Haiti is an unfortunate failed experiment and as I have written in the past, much of the damage was done by international bodies and figures, including the Clintons. The UN has done its share of the damage and the Haitian government more and more just looks like a rebranded version of the United Nations.
U.N. development specialist Garry Conille was named Haiti’s new prime minister Tuesday evening, nearly a month after a coalition within a fractured transitional council sought to choose someone else for the position.
Conille has been UNICEF’s regional director for Latin America and the Caribbean since January 2023 and previously served as Haiti’s prime minister from October 2011 to May 2012 under then President Michel Martelly. He replaces Michel Patrick Boisvert, who was named interim prime minister after Ariel Henry resigned via letter in late April.
Prime Minister of Haiti is currently about as appealing a job as 99 Cent Store manager in South Central, but even so what’s left of the council hasn’t so much named a leader as a guy best able to secure foreign aid.
And that’s the best possible interpretation of the situation. The worst is that Haiti’s government is indistinguishable from international organizations like the UN. And that’s part of the problem.

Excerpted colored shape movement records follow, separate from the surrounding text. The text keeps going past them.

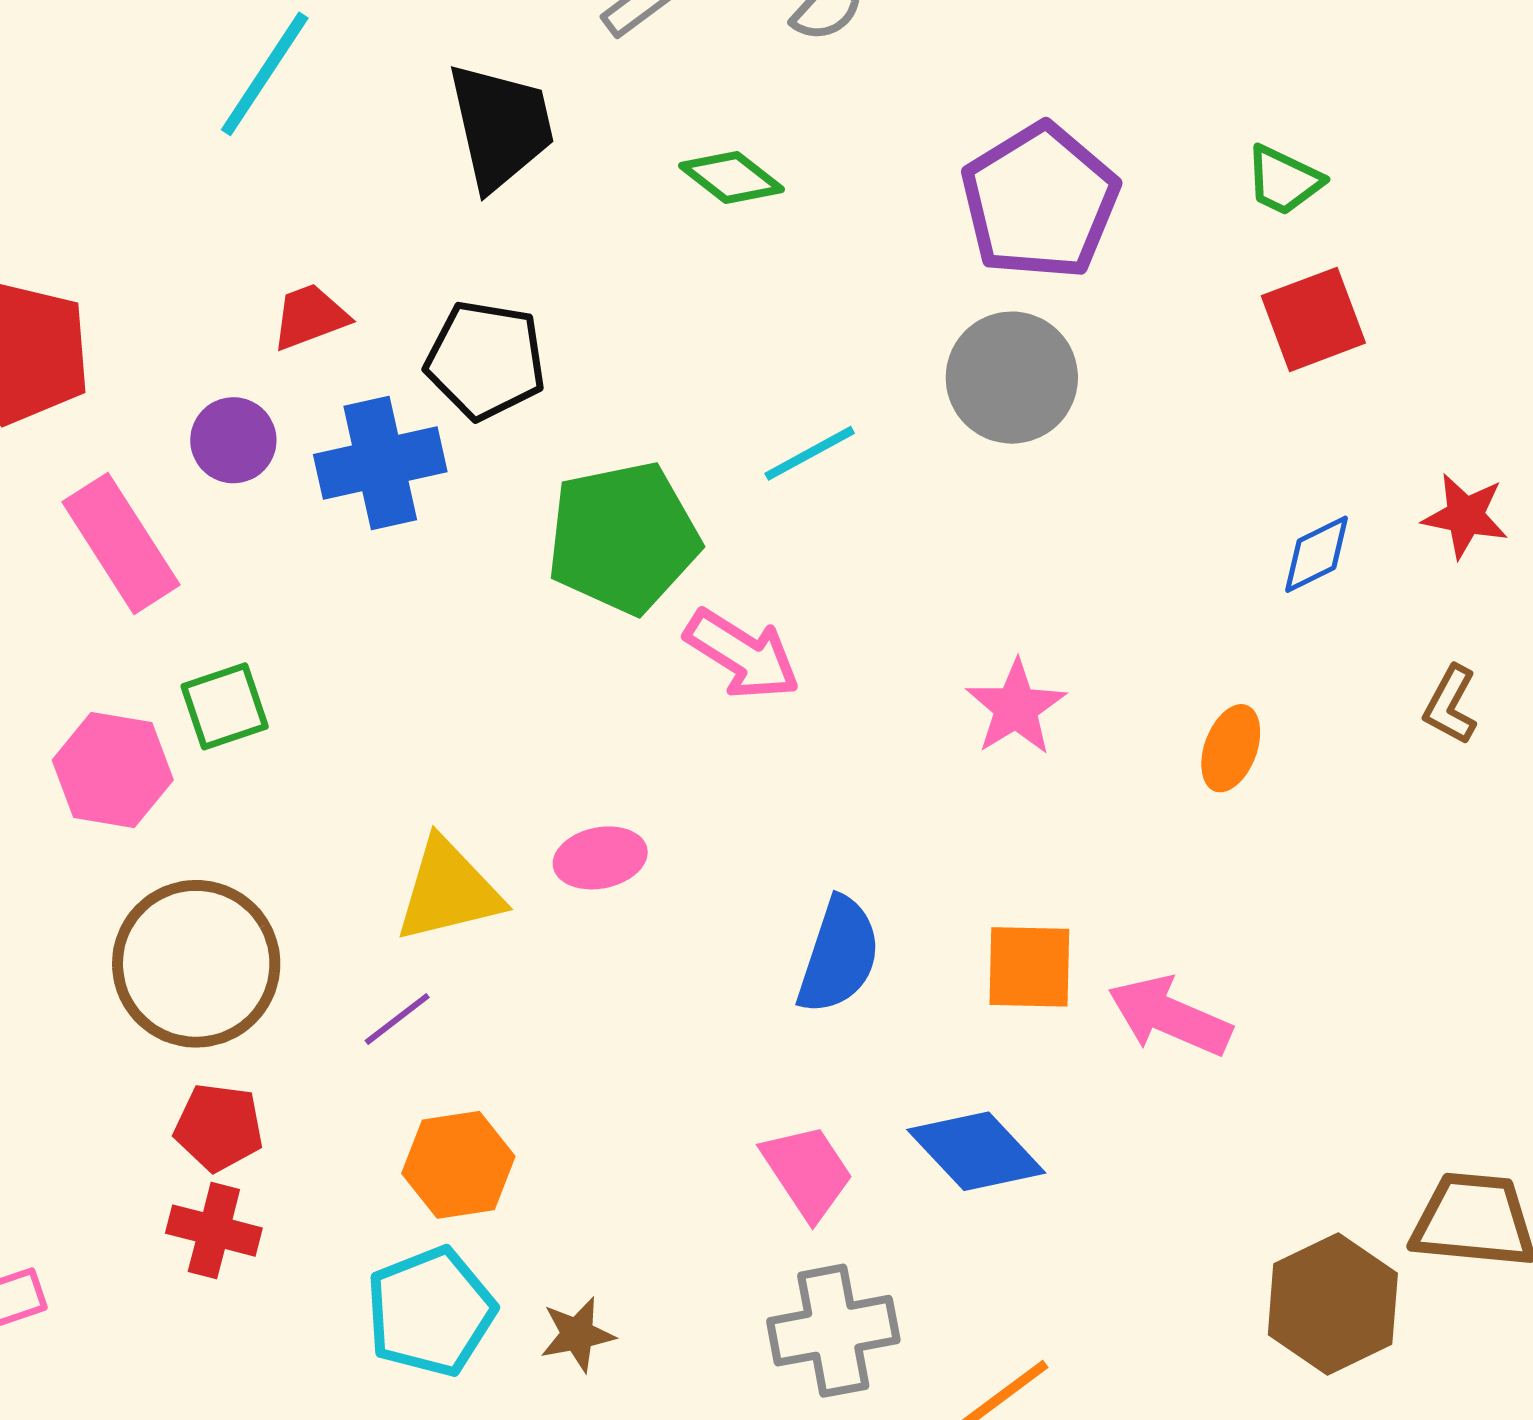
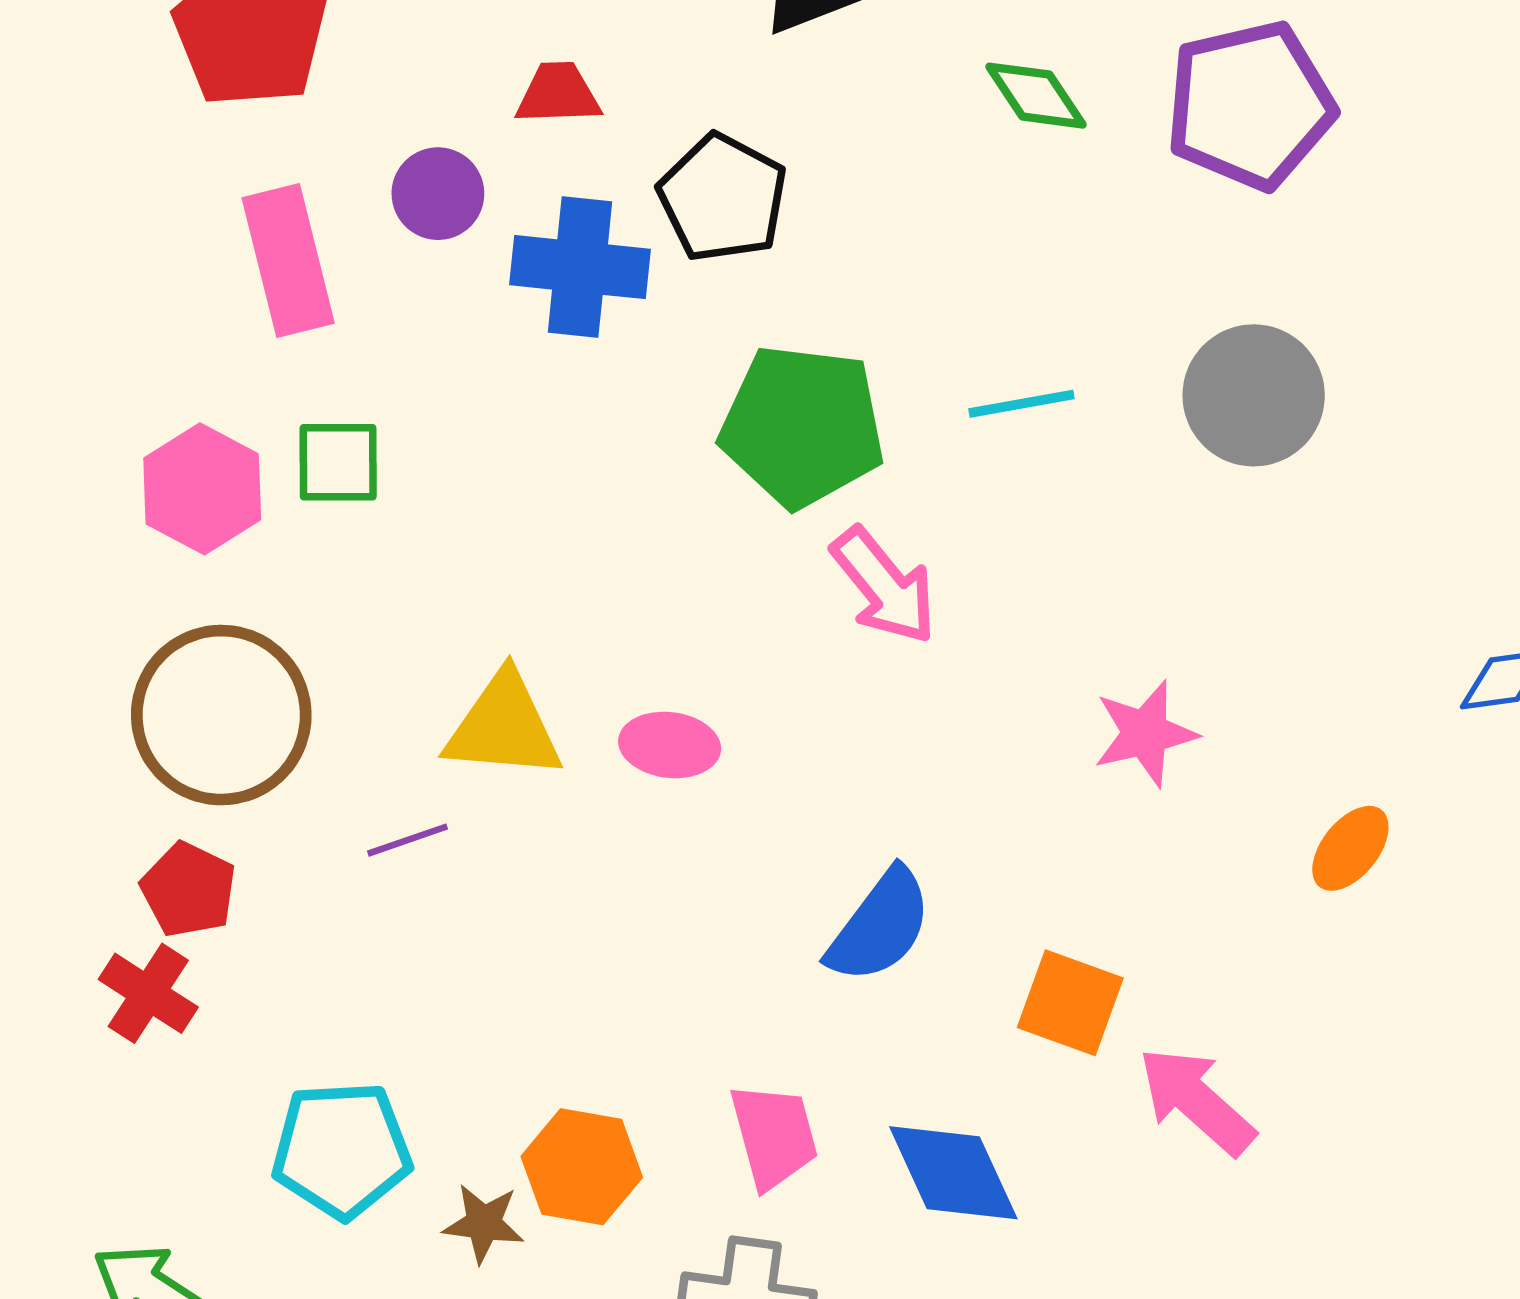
purple pentagon: (1040, 201) -> (1250, 105), moved
orange hexagon: (458, 1165) -> (582, 1167), moved

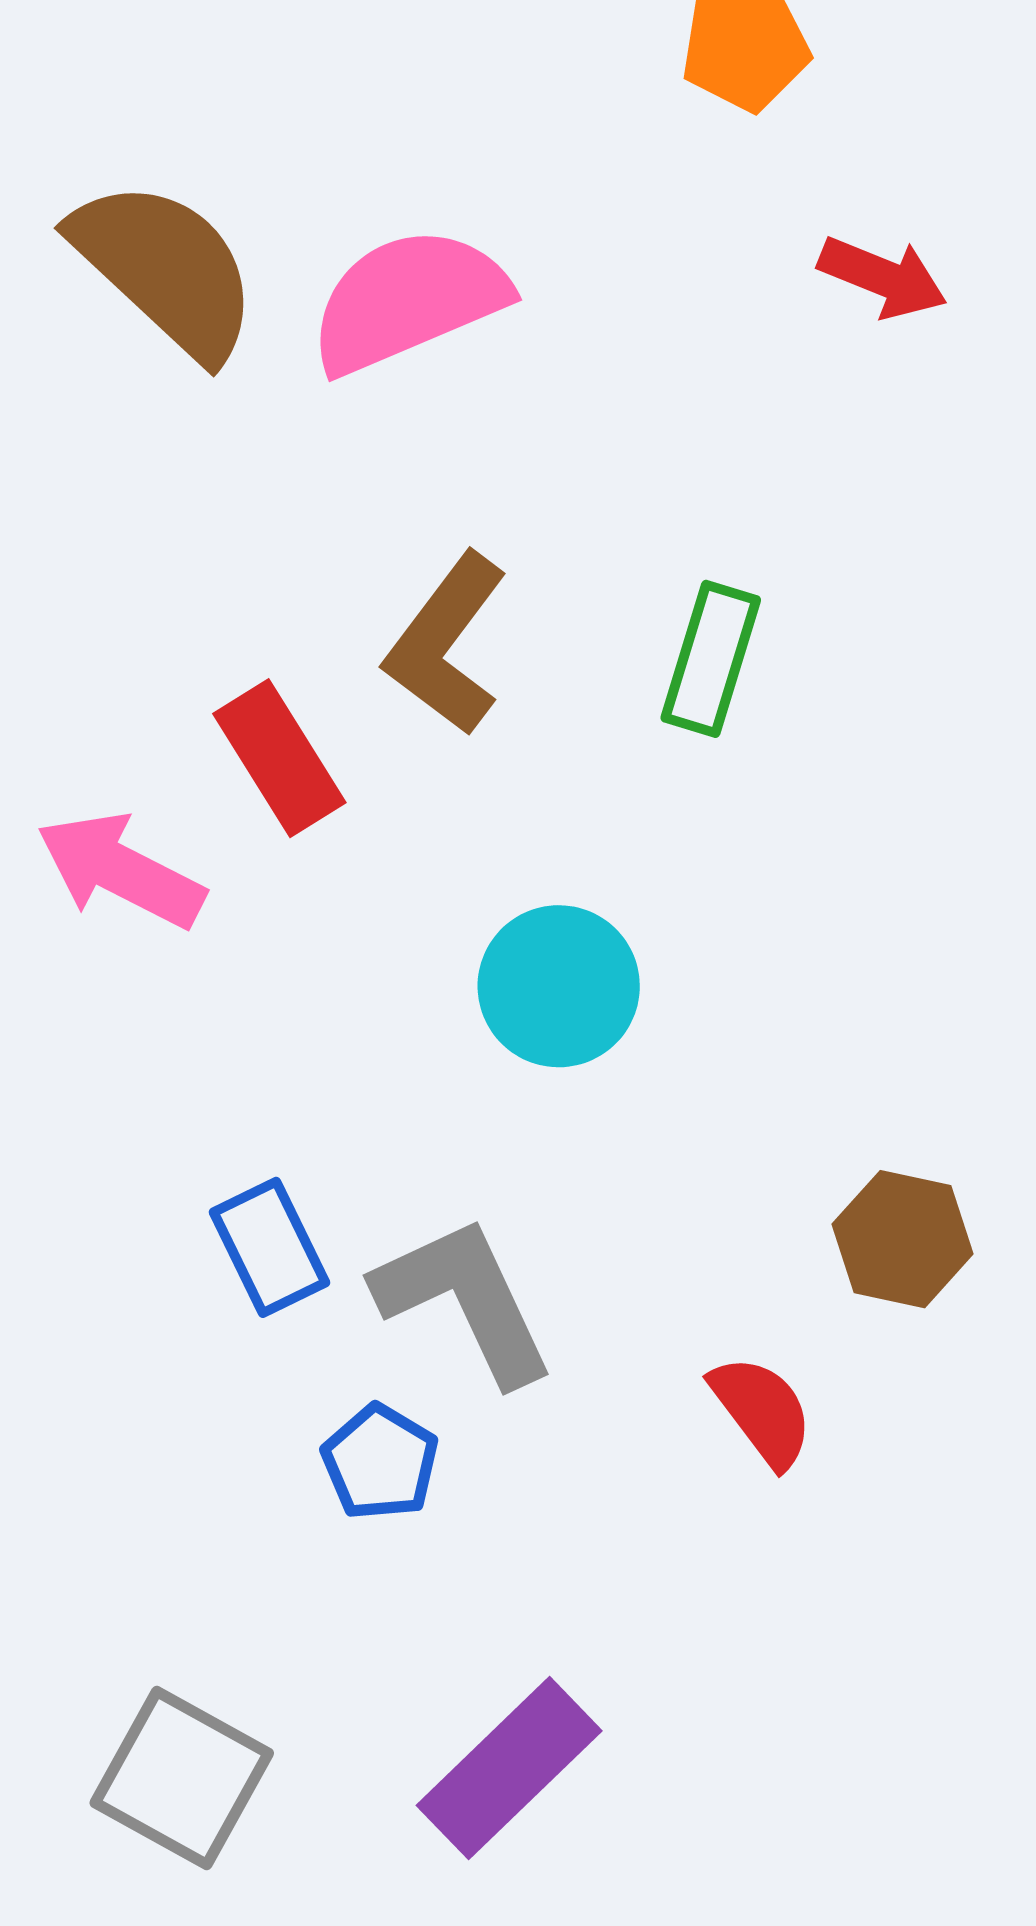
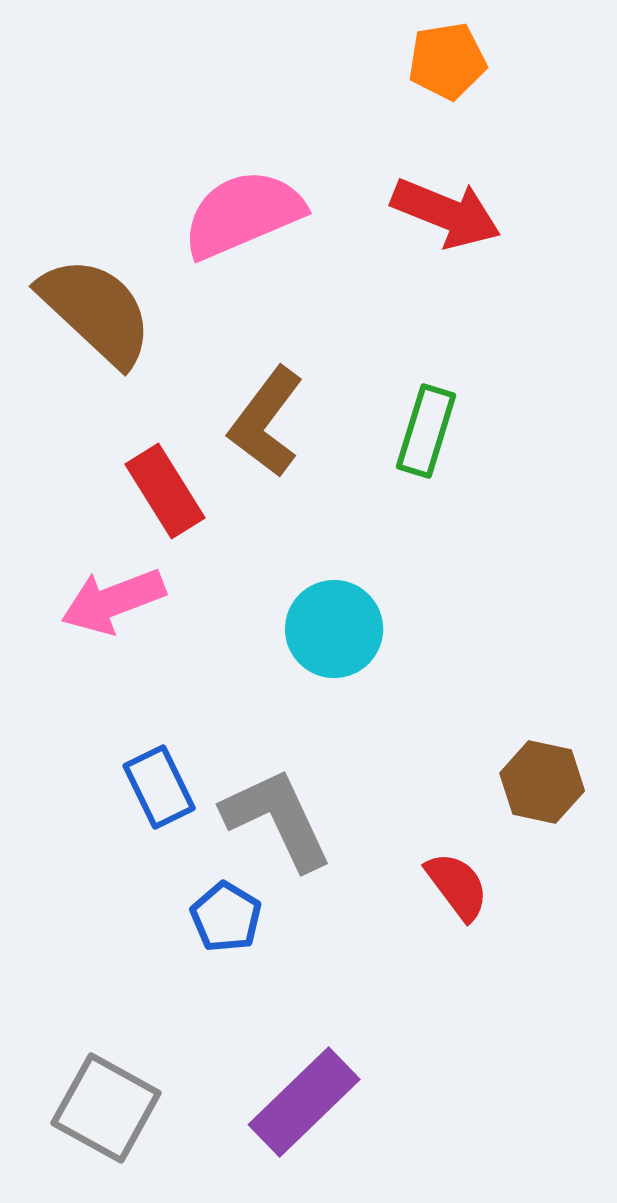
brown semicircle: (165, 269) -> (96, 311), moved
red arrow: (883, 277) -> (446, 213), moved, size x1.4
pink arrow: (121, 871) -> (113, 601), moved, turned -48

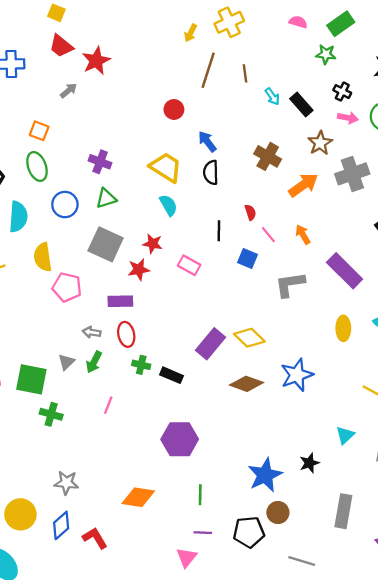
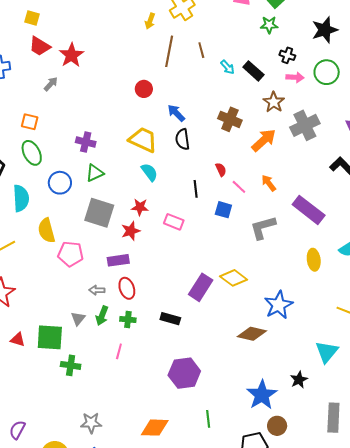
green cross: (141, 365) -> (128, 320), moved
brown diamond: (247, 384) -> (252, 334), moved
cyan triangle: (345, 435) -> (327, 352), size x1.4

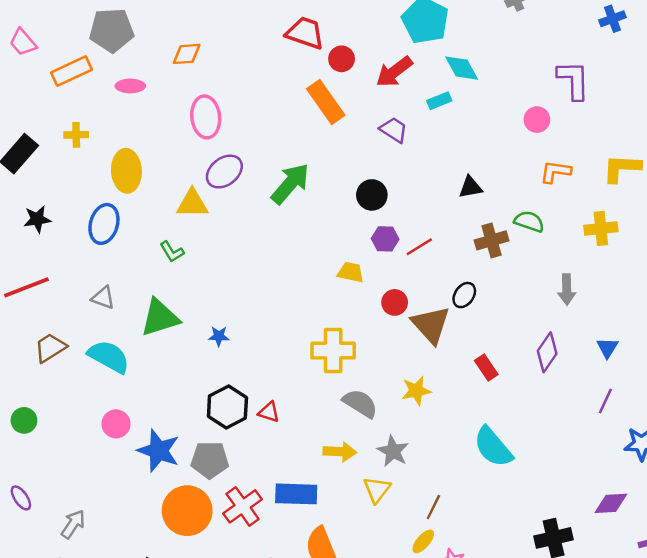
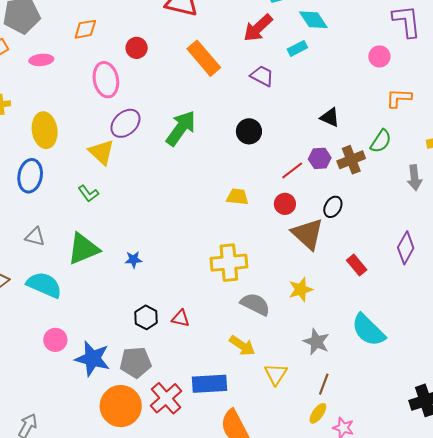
red circle: (342, 59) -> (137, 48), moved
black triangle: (471, 187) -> (330, 117), turned 40
yellow triangle: (192, 203) -> (101, 152), turned 48
green semicircle: (529, 221) -> (381, 141), turned 110
purple hexagon: (385, 239) -> (320, 158), moved
gray arrow: (567, 290) -> (415, 178), moved
red circle: (395, 302) -> (285, 204), moved
black hexagon: (227, 407) -> (146, 317), size x0.7
gray star: (393, 451) -> (316, 342), moved
yellow arrow: (340, 452) -> (242, 346), turned 36

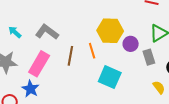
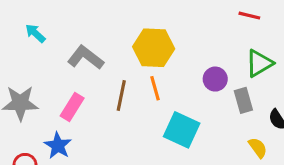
yellow hexagon: (110, 31) -> (154, 48), moved
cyan arrow: (15, 32) -> (35, 33), moved
pink rectangle: (39, 64) -> (72, 107), size x0.7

The rest of the world can’t fix Haiti. But the so-called international community does have a bad habit of going to third-world countries, building an entire establishment of nonprofit groups to provide aid, who become interchangeable with the government and widely hated because they’re the largest source of income, even as all measures for fixing the place have to be run through them.
That approach has backfired all over the world. Including in Afghanistan. It certainly isn’t helping Haiti.